Opcode-based equality heuristics: a number of simple tests are easily recognizable at the bytecode level (e.g. ifnull/ifnonnull and ifeq/ifne), and are expected to allow predicting the outcome:
i) Null test for reference types: testing if a reference is equal to null is deemed to usually fail;
ii) Zero test and equality test: testing if a value of a primitive type (boolean, integer, double, etc) is equal to zero is deemed to usually fail, as well as the equality test between two primitive types or two references. 12
Successors-based heuristics: depending on properties of the clos- est successor nodes, we want to determine if the branch will be taken or not.

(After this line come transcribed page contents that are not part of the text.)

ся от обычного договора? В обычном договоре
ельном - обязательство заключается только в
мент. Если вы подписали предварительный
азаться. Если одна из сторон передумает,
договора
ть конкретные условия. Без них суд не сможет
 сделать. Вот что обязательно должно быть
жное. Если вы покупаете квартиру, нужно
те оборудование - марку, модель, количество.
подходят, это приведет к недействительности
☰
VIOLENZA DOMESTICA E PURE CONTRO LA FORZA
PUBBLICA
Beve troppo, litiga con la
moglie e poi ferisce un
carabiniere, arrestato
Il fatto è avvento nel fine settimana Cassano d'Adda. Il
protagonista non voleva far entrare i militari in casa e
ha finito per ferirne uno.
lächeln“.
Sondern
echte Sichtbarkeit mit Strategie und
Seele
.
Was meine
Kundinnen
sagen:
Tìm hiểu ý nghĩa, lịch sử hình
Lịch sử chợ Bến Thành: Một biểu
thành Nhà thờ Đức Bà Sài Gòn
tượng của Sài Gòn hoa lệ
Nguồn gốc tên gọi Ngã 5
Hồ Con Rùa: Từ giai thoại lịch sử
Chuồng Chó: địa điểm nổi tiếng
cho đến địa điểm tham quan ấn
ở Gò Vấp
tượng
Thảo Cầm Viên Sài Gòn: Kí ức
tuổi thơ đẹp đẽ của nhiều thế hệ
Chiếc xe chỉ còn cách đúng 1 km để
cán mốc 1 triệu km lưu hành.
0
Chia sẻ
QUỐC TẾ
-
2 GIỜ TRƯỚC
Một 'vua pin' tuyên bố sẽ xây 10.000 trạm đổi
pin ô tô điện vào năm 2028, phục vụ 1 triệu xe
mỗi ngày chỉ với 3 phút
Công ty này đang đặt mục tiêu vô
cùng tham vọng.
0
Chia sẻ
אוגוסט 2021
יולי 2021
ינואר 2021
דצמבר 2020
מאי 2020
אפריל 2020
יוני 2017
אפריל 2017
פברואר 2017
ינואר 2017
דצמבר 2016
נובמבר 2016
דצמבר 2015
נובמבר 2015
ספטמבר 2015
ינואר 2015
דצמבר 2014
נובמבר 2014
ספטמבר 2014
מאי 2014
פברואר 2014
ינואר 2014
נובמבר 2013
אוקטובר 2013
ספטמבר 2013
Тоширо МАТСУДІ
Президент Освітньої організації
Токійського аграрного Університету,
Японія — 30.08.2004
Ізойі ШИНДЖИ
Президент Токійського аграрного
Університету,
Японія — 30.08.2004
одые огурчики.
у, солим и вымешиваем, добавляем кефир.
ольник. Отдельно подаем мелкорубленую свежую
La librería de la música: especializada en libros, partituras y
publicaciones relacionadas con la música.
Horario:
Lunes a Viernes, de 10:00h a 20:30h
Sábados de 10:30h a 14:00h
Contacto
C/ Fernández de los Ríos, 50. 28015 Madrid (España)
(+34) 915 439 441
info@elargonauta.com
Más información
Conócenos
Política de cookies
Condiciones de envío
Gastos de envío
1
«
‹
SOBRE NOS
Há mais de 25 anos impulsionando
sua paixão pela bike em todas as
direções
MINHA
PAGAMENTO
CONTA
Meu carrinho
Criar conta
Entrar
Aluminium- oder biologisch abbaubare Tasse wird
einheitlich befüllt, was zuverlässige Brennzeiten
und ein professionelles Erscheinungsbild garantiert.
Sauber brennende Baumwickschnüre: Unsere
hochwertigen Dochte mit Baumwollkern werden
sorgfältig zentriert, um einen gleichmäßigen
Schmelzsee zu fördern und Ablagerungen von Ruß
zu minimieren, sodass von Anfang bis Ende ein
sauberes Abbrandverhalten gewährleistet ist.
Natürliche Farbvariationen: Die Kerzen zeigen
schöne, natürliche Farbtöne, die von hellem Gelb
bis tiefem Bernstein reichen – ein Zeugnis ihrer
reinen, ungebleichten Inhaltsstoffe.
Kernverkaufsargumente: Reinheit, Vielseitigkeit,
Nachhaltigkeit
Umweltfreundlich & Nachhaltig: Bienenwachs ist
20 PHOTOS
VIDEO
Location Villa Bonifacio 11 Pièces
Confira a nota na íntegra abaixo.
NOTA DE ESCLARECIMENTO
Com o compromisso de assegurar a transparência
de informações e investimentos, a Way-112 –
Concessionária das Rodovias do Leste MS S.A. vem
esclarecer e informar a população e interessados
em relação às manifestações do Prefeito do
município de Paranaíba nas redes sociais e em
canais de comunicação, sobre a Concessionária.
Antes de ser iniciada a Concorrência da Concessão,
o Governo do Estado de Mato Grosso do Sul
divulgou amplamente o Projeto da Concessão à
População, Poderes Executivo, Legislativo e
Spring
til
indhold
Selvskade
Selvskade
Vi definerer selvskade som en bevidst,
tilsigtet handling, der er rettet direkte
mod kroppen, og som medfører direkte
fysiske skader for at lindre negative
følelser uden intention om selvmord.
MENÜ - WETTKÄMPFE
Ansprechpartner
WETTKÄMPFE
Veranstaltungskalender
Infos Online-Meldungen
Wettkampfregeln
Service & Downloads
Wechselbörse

if-then without an else structures: the then part is assumed to perform some special-case processing, and is therefore predicted not to be taken.
direct successors containing a throw statement: they are of course expected not to be taken, since they raise an exception.
direct successors containing a return statement: they are also intuitively deemed to be treating special cases, such as to terminate a recursive iteration.
We implemented these heuristics and inserted additional probes into the transformed classes, in order to collect statistics on the quality of the predictions throughout the whole SPEC JVM98 benchmark suite.
We decided that the heuristics are to be evaluated in turn, starting with those for which our statistics show the highest probability of success (or hit), respectively the lowest miss rate, as detailed in the following. We chose to consider them as exclusive, i.e. as soon as a heuristic decides that a given successor node of the current branching node shall be taken, the algorithm stops there.
We found that the best sequence of heuristics, which yielded an overall miss rate of 28%, was the following:
1. Loop branches and loop entry branches are well-known to provide a hit with good confidence . In our setting, they had a total miss rate of 23%, which is not quite as good as expected.
12 This aggregation of different cases inside the same heuristic is due to the nature of the JVM instruction set, which has several uses for the ifeq/ifne opcodes. Therefore, a finer analysis would be needed to distinguish between the different cases.